How is theater relevant to a modern audience, when we have movies and television? Or is it? Do we still need live performance, and what role does it fill?

Today in America, the average person would most likely turn down a day in the theater for a more in-your-face sort of entertainment. “The theater’s a bore,” my sister would say. Modern viewers want surround sound and flashing movies screens. Why? Because today’s spectators want to feel as if they are inside the scenes. That’s why we have IMAX, 3D glasses, and movie Scratch-n-Sniffs. Spectators don’t want to just witness the action they want to hear, feel, and breathe it.
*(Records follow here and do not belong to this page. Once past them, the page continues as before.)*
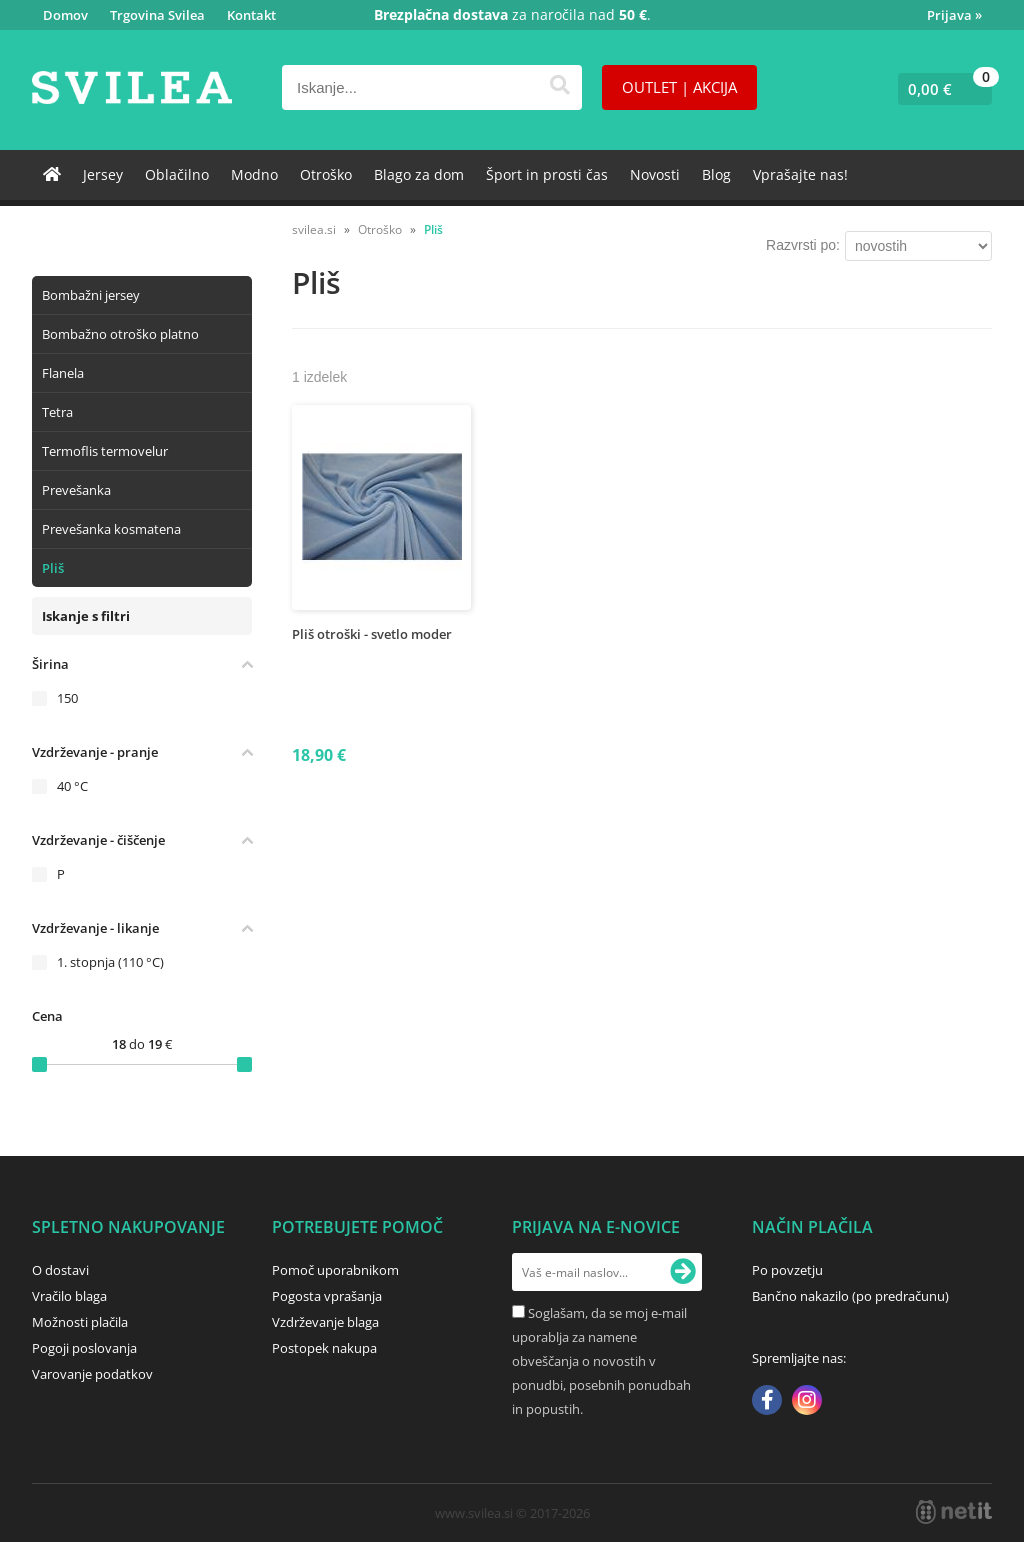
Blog (716, 174)
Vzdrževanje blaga (325, 1322)
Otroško (326, 174)
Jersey (103, 174)
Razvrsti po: (803, 245)
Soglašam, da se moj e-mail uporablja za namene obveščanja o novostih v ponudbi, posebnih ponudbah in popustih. (601, 1361)
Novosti (655, 174)
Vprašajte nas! (800, 174)
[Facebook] (767, 1402)
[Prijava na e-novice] (683, 1272)
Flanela (63, 373)
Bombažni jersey (91, 295)
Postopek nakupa (324, 1348)
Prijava (954, 15)
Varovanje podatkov (92, 1374)
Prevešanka (76, 490)
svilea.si (314, 229)
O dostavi (60, 1270)
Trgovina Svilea (157, 15)
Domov (65, 15)
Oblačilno (177, 174)
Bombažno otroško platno (120, 334)
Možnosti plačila (80, 1322)
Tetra (57, 412)
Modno (254, 174)
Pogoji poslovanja (84, 1348)
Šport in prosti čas (547, 174)
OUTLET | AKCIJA (679, 87)
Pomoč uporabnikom (335, 1270)
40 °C (72, 786)
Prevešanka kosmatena (111, 529)
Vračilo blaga (69, 1296)
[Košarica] (940, 89)
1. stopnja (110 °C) (110, 962)
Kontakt (251, 15)
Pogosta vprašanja (327, 1296)
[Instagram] (807, 1402)
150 (67, 698)
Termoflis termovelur (105, 451)
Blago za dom (419, 174)
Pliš (53, 568)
But then couldn’t one argue that a live performance easily beats a front row seat at a 3D movie? What could be more convincing than a person acting out right in front of you? What could be more tangible, more noticeable, more …  real?

In a time when practically everyone has the technology necessary to stay in touch (computers, cellphones, etc.), the very devices that are supposed to keep us connected are actual pulling us away from the real world. And a simple thing such as attending the theater is a little step further away from that. It forces us to put down our gadgets and gizmos to pay attention to what is actually in front of us. Crazy right?

The theater is absolutely relevant to the modern audience because it gives us what we are constantly striving for through all our glitzy special effects: a step inside the action. Live performances are necessary not only because they force us to put down our electronics, but the theater also forms a more personal and riveting entertainment experience.